Minneapolis Star-Tribune/Associated Press, October 25, 2011
Posted: November 1st, 2011
http://www.startribune.com/nation/132516043.html

The last of the nation's biggest nuclear bombs, a Cold War relic 600 times more powerful than the atomic bomb dropped on Hiroshima was dismantled [on October 25]. Workers in Texas separated the roughly 300 pounds of high explosives inside from the special nuclear material uranium known as the pit. The work was done outside of public view for security reasons, but explosives from a bomb taken apart earlier were detonated as officials and reporters watched from less than a mile away. Put into service in 1962, when Cold War tensions peaked during the Cuban Missile Crisis, the B53 weighed 10,000 pounds and was the size of a minivan. The B53's disassembly ends the era of big megaton bombs, said Hans Kristensen, a spokesman for the Federation of American Scientists.
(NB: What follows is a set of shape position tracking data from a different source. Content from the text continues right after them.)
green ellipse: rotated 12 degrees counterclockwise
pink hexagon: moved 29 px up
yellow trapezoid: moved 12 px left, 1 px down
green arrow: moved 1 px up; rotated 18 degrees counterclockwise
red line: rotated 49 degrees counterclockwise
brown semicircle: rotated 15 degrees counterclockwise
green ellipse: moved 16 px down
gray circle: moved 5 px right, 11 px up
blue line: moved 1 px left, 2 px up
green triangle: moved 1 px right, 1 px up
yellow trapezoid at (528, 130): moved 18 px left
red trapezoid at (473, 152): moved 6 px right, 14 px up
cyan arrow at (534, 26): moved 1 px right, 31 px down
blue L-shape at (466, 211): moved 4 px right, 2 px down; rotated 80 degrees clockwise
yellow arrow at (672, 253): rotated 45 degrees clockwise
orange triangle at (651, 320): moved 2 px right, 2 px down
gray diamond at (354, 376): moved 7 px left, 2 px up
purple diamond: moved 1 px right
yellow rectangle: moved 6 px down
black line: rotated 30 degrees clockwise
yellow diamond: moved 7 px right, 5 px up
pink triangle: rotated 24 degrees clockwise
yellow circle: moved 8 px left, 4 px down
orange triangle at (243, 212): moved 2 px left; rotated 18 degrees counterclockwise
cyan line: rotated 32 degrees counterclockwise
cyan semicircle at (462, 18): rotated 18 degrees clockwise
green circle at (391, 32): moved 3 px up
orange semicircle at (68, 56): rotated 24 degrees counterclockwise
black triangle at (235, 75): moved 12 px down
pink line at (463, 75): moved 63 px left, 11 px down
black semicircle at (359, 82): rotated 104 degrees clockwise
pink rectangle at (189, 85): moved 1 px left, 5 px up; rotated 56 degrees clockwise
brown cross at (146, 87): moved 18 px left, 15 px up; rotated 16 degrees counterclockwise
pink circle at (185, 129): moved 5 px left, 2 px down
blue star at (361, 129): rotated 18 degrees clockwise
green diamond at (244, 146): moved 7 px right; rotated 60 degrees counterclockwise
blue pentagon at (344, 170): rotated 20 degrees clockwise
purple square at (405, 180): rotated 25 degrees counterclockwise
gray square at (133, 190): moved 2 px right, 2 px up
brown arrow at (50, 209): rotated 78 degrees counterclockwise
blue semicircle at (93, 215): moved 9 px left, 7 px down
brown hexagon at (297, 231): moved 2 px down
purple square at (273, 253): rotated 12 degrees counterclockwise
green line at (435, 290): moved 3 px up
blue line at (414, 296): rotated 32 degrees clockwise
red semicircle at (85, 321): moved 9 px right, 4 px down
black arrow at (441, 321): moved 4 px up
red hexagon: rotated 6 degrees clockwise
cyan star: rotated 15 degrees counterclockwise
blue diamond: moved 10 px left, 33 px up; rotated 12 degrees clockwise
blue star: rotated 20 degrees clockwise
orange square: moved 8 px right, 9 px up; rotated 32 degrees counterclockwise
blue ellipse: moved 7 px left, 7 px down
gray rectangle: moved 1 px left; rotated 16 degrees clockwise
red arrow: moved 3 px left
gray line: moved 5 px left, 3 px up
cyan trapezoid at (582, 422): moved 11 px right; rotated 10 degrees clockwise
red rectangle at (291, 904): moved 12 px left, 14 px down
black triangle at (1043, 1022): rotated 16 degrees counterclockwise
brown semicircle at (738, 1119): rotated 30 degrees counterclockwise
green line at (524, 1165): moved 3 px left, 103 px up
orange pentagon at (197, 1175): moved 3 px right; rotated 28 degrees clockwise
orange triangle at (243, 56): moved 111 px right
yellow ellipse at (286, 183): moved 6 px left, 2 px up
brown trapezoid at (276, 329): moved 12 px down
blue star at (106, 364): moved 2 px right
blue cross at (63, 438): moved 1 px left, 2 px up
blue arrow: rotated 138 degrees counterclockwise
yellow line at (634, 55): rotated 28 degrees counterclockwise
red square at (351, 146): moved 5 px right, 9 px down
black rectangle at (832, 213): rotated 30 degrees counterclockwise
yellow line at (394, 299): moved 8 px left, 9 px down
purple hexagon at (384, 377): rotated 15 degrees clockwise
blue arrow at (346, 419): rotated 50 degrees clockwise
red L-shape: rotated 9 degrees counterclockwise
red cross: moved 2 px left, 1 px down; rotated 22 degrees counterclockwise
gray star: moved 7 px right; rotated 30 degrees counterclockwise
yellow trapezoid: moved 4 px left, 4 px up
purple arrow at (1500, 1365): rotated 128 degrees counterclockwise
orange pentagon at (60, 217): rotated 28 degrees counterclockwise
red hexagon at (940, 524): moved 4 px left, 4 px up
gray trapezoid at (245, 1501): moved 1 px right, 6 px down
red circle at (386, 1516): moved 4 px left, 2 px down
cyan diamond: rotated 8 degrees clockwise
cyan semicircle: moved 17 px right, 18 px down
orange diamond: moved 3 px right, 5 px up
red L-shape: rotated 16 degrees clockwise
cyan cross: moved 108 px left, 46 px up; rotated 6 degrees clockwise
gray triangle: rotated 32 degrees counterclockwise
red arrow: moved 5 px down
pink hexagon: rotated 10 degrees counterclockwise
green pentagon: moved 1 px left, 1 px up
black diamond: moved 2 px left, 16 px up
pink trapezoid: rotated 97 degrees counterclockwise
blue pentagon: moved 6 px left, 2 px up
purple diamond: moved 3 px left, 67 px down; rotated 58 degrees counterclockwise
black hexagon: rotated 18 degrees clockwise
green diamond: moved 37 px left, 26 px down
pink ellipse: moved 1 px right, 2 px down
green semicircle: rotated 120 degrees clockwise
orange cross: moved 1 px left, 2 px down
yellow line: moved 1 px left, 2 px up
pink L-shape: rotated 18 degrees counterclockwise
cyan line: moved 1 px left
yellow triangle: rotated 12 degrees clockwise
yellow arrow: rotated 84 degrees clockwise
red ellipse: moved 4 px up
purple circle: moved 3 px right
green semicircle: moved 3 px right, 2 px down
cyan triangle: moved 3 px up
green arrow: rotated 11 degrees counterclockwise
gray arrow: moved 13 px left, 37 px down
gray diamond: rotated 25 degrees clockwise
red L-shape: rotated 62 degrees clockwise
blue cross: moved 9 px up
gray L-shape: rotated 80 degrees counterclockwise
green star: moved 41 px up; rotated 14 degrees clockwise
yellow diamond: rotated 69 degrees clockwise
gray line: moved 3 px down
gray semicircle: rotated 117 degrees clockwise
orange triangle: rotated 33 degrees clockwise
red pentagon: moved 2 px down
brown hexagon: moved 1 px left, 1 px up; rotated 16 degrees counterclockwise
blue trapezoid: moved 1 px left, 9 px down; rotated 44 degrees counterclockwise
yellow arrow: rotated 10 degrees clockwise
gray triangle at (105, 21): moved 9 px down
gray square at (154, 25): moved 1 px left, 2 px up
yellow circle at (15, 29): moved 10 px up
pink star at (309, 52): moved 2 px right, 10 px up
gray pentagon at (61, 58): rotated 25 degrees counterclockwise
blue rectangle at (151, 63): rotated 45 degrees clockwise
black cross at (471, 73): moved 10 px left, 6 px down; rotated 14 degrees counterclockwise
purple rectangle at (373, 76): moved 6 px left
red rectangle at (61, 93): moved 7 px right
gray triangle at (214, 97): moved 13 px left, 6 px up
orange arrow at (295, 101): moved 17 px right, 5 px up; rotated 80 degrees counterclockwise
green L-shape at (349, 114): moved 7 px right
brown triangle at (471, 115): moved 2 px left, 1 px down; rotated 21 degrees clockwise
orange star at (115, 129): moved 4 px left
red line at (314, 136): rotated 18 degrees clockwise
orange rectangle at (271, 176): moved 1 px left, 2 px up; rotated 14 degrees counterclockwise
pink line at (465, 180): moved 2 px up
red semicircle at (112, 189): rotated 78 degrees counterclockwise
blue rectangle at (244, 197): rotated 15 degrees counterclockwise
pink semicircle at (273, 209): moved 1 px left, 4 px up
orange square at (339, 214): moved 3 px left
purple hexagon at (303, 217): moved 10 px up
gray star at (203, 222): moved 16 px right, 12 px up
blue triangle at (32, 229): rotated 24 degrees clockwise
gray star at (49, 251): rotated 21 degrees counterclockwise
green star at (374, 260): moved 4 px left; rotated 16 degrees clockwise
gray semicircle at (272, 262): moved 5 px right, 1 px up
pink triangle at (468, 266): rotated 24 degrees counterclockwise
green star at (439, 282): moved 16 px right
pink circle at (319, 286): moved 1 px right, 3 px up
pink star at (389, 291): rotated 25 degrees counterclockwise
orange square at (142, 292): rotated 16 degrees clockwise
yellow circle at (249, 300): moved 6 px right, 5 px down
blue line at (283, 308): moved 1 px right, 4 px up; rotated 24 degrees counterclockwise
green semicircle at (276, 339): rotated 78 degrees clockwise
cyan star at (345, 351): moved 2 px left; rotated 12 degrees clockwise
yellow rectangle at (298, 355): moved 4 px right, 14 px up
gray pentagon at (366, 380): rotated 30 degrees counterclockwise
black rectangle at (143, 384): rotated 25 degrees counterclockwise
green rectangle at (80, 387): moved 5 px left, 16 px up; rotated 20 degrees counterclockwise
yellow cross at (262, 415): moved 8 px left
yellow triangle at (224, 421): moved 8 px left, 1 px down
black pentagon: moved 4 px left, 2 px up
The biggest nuclear bomb in the nation's arsenal now is the 1.2-megaton B83, he said. The B53 was 9 megatons. The 15-kiloton bomb dropped on Hiroshima, Japan, at the end of World War II killed as many as 140,000 people. Kristensen said the Obama administration shouldn't boast too much about dismantling the B53 when its arsenal of active nuclear warheads has been reduced by only 10 in the past seven months and Russia's arsenal has grown by 29. The two nations signed a treaty in December to reduce their arsenals.